First, they show in detail how the story as Jordanes tells it is very much a politically and historically aware document of its mid-sixth century moment.  Jordanes departs from the regime propaganda of Cassiodorus to make a genuine effort to describe the world he lived in, with “Goths” and “Romans” on comparably ancient footings.  His emphasis on the dignity and antiquity of the Gothic people strongly implies a prospect of a future community of interests.  An impatient modern might press harder for him and his readers to understand the possibilities of a Mediterranean world that embraced newcomers and found a devolved but diplomatically aligned system of governance that would manage the issues they faced.  Arab conquests were not inevitable and the consequent shift of power and influence north and west in Europe could have been a genuine expansion of Mediterranean community, not the translatio that it effectively became.  Jordanes could not see that far ahead, but his approach imagined a world that was to be lost in the years to come.

Second, van Hoof and van Nuffelen do not insist upon drawing one tantalizing conclusion from their work, but the topic is now firmly open.  I mean that they show by their close study of the language and sources of Jordanes’s work (and their principled refusal to give credit to Cassiodorus for everything interesting), that the shape of Jordanes’s work on the Goths particularly may be quite different from what we have assumed.  The traditional reading is that Jordanes digested his Cassiodorus on the fly and added a few pages at the end in a rush, so the great bulk of the Getica is taken as effectively dating to Cassiodorus’s authorship of thirty years earlier.  But van Hoof and van Nuffelen offer evidence to suggest that the Cassiodoran digest consists of archaeological passages (the pre-history of Goths in Sweden and beyond the Roman borders) and of the period from the reign of Theodosius in the late fourth century forward.  They also suggest that the work of Jordanes himself was not only that of a digester but of active insertion of fresh material taken from sources other than Cassiodorus.  van Hoof and van Nuffelen insist that further detailed study is necessary and I take it that their modesty in putting forward the hypothesis that I summarize here arises from their awareness of that need, but the real Jordanes, historian of more originality than he has ever been granted before, will emerge more clearly into the light as such work is done.

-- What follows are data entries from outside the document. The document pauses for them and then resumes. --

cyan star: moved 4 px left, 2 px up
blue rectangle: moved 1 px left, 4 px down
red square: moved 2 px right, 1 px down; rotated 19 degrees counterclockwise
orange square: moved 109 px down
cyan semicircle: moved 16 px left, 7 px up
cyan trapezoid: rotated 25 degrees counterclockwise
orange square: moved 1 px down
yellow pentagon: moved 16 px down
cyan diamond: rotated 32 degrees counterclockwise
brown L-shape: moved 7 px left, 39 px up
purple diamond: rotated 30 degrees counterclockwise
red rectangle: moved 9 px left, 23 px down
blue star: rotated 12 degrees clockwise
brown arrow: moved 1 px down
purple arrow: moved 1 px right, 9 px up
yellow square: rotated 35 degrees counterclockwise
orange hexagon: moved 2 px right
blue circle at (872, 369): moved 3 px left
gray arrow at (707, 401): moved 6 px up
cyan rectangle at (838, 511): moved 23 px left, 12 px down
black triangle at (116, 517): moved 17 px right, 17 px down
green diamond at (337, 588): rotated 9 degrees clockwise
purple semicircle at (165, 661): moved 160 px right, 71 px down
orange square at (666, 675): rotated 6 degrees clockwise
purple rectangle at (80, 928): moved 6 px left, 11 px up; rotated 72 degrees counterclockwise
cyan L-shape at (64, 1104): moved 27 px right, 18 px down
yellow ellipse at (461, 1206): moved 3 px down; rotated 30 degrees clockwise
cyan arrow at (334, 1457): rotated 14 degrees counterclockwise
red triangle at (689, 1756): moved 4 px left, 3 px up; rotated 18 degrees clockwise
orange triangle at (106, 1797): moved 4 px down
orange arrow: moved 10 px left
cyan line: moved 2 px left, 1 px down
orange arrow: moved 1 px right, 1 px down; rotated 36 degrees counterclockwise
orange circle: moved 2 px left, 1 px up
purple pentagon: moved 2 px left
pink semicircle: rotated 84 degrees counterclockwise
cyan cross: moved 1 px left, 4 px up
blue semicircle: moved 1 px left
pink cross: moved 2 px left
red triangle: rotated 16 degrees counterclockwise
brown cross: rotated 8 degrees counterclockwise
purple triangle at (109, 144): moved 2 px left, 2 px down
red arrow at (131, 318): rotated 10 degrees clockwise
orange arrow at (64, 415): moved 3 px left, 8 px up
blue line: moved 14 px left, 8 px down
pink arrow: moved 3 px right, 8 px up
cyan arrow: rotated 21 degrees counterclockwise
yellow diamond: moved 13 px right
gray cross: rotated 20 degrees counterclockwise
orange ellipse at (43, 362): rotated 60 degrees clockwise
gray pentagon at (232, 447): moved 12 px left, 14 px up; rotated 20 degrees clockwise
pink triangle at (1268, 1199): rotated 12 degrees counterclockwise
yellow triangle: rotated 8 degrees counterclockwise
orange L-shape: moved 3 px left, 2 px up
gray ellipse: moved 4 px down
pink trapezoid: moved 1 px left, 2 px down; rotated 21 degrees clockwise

As in other areas of late antique studies, we find ourselves here in an age of the final breakup of very old and persistent narratives that have not changed in two hundred years since Gibbon or, in this case, the 1500 years since Jordanes and his contemporary, the continuator of Marcellinus Comes.  Peter Brown recounts in his memoir of Momigliano the senior scholar’s strong caution at the idea suggested to him by a young scholar in the 1950s imagining a Braudelian The Mediterranean and the Mediterranean World in the Age of Justinian.[4]  It’s still not a bad idea to encourage us to look at this period on a larger geographical scale and a longer chronological timeline.  Jordanes gives us a vantage point, admittedly in the imperial capital, from which to imagine what such a survey could tell us.  This volume enables us to share that perspective and think it through in detail.

Notes

[1] A. Momigliano, Cassiodorus and Italian Culture of His Time, PBA 41(1955) 207-245.

[2] M. Meier, Das andere Zeitalter Justinians (Göttingen 2003).

[3] L. van Hoof and P. van Nuffelen, The Fragmentary Latin Histories of Late Antiquity.  (Cambridge 2020).

[4] P. Brown, Arnaldo Momigliano, PBA 74 (1988) 405-442 at 422.